Illumina Pent

Illumina Margaret O'Malley Pent, Mina to her friends, was born in Ireland, the middle child in a family of thirteen. She learned to read at the age of five, and was drawing well before that. A fascination for art led her to explore the Sidhe Ruins near her home, where she made charcoal rubbings of the patterns carved into the walls. She came to believe that these drawings were not only intended to represnt magic, but were, in fact, magical. This was supported by the fact that, as she followed the traceries of the ancient drawings, her own artwork took on magical properties of its own… her drawings, when exposed to powerful magic, affected reality in unpredictable ways, and sometimes simply got up and walked off the page!

When she was seventeen, she travelled to Egypt, wanting to study the tomb paintings and compare them with her beloved Sidhe artwork. There she met Magister Rupert Anthony Pent, a teacher of archaeology from Lugenkuche College. She became his student and, when she came of age, his wife.

Mina and Rupert travelled the world together, Rupert making a study of the role of magic in ancient everyday life and Mina writing a paper intented to prove the connection between art and magic… a connection she believes to be infinitely stronger than that between magic and mathematics or technology.

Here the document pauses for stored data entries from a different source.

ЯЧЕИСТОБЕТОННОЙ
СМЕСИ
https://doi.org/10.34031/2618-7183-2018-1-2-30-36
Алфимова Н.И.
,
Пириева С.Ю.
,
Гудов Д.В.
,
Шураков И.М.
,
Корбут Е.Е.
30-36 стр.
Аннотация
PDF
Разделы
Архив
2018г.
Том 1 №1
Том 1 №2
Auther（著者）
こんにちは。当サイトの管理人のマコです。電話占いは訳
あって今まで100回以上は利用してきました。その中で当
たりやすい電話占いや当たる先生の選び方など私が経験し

Their union was happy but short-lived, as Rupert neglected one day to check the protective enchantments on his pith helmet and was eaten by a demon in the tomb of an ancient Mayan king, three years to the day after their wedding. Mina herself sustained severe burns to her arms, chest and stomach and lost her left hand while trying to rescue her husband.

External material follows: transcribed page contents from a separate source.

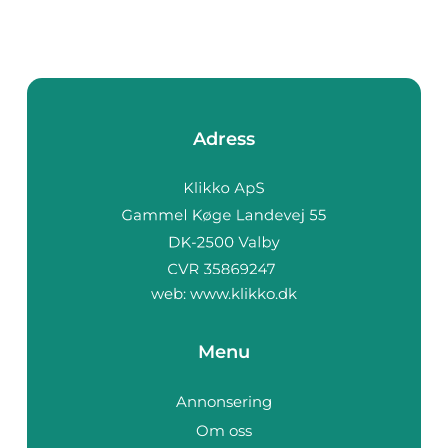
Adress
web:
www.klikko.dk
Menu
Annonsering
Om oss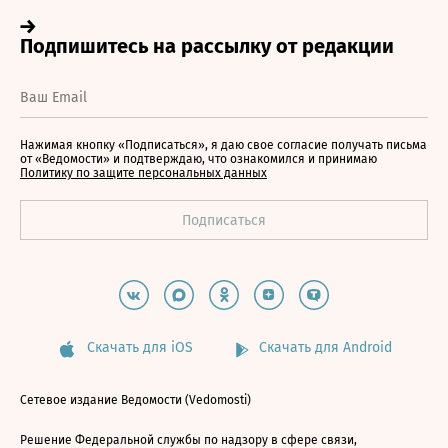
Нажимая кнопку «Подписаться», я даю свое согласие получать письма
от «Ведомости» и подтверждаю, что ознакомился и принимаю
Политику по защите персональных данных
Скачать для iOS
Скачать для Android
Сетевое издание Ведомости (Vedomosti)
Решение Федеральной службы по надзору в сфере связи,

Following Rupert's death, Mina returned to Falkensburg to recover from her injuries, and though she had planned to resume travelling the world after her convalescence, she found herself unwilling to travel alone and remained at the college as a teacher. Her left has has been replaced with a (still very experimental) steel construct made by the Mechanics. She permits their tinkering and adjusting and experimentation in return for pilfering rights to their pens and drafting paper.

Her lifelong love of art, which she calls "mankind's tangible attempt to make contact with the intangible", has expanded to include the work of modern artists. She hopes to discover, by studying everything that anyone has ever considered "art", the element which separates the magical from the mundane.

It is recommended that caution be exercised when opening a book she has doodled in… she has long since given up trying to be responsible for the doings of her accidental creations.